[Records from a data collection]
·····
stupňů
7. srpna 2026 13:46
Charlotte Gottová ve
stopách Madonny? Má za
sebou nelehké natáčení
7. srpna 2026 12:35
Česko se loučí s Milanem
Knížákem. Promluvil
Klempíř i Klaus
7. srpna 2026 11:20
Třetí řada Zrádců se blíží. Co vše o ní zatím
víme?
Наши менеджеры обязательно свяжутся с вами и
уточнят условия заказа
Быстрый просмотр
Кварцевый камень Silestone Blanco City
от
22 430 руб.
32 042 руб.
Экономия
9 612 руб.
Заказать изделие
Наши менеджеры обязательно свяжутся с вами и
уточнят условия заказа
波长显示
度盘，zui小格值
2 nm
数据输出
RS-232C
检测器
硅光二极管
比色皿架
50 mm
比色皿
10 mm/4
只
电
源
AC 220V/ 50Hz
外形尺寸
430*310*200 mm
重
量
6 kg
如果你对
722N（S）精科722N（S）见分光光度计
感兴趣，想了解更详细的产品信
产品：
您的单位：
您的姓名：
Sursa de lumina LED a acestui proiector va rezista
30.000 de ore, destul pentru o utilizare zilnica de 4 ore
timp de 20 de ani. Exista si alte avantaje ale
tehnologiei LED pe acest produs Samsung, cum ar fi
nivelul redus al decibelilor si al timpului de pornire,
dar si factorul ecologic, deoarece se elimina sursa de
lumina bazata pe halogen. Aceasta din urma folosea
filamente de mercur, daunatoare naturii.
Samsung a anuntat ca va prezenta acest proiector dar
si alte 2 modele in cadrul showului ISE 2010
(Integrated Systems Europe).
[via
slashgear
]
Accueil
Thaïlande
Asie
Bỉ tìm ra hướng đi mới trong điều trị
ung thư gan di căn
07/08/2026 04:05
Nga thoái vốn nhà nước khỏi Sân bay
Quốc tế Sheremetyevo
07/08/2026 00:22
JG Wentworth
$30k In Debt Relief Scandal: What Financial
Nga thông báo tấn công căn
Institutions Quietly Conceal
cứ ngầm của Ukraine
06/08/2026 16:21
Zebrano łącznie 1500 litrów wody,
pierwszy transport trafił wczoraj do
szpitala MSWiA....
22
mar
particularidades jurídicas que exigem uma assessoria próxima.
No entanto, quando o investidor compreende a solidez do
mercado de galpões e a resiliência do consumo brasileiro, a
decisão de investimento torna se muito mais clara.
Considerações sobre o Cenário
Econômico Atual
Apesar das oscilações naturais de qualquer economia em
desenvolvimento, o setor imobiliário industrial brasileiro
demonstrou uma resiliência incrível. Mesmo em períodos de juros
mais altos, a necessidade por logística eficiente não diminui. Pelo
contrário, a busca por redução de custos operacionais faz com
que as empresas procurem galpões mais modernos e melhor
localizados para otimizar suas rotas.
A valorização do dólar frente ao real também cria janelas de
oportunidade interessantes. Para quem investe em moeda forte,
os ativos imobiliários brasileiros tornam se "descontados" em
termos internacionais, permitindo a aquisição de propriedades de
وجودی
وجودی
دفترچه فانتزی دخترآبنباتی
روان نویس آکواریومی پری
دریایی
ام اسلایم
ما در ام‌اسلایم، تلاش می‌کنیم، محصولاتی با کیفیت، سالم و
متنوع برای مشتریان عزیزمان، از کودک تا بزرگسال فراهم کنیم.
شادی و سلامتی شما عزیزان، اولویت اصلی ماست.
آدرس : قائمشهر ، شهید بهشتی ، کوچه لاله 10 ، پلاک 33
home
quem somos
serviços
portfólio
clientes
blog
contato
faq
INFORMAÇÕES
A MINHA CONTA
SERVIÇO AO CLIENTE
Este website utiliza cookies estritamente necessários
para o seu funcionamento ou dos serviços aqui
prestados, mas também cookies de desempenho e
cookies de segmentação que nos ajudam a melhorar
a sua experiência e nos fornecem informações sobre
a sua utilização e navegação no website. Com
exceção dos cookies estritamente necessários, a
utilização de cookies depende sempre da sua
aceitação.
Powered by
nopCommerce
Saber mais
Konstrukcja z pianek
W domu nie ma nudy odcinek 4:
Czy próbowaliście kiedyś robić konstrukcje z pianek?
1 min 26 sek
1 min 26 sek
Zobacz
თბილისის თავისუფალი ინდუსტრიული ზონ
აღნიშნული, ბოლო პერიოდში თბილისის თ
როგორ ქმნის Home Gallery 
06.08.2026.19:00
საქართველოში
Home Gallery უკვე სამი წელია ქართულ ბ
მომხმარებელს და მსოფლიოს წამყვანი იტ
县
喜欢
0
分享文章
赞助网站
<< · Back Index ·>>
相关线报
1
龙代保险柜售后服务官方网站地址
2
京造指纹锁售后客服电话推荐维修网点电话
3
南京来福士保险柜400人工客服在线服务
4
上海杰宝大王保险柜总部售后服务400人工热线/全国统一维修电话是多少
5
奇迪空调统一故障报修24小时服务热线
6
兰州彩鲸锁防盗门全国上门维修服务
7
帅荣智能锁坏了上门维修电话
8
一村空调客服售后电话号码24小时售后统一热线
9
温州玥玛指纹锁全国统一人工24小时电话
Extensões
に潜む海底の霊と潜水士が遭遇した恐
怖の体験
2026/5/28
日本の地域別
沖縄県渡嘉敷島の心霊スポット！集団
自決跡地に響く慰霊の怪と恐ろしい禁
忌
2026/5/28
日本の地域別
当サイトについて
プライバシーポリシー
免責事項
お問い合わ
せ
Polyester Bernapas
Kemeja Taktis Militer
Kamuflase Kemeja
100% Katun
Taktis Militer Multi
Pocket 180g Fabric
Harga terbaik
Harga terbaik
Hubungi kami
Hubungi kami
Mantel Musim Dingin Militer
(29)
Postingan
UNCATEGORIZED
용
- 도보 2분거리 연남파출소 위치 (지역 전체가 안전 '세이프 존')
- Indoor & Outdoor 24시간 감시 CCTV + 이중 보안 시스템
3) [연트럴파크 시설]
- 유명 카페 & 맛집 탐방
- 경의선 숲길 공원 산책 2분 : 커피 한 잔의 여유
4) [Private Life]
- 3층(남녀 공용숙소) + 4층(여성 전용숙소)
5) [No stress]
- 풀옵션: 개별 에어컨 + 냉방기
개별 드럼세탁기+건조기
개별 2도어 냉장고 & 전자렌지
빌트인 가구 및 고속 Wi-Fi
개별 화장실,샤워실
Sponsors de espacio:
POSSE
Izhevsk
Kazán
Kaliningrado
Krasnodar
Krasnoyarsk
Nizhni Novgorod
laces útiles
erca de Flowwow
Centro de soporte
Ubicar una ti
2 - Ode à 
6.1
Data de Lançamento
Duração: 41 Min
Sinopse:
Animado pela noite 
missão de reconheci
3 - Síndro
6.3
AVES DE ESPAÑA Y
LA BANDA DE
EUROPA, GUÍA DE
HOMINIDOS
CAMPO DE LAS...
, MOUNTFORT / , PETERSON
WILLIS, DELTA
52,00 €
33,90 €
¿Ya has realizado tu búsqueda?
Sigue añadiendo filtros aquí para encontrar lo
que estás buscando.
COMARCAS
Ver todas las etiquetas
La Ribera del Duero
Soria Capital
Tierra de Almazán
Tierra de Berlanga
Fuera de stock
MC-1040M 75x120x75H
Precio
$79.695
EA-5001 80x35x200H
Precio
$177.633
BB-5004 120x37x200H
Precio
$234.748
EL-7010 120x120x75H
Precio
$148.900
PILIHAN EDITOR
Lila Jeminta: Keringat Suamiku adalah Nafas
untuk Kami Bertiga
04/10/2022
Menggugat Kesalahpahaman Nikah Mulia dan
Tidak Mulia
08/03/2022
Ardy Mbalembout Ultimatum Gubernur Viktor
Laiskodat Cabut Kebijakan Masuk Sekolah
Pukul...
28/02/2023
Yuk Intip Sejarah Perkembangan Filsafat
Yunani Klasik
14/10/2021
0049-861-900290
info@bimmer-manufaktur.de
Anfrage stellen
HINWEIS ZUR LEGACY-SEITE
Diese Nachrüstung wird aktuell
·····
* [ASSIGNMENT] Both the line containing "Sursa de lumina" and the line containing "filamente de mercur, daunatoare naturii." belong in the answer. Print them and every line above that falls between them exactly, and no others.

* [RESPONSE TO THE EXERCISE]
Sursa de lumina LED a acestui proiector va rezista
30.000 de ore, destul pentru o utilizare zilnica de 4 ore
timp de 20 de ani. Exista si alte avantaje ale
tehnologiei LED pe acest produs Samsung, cum ar fi
nivelul redus al decibelilor si al timpului de pornire,
dar si factorul ecologic, deoarece se elimina sursa de
lumina bazata pe halogen. Aceasta din urma folosea
filamente de mercur, daunatoare naturii.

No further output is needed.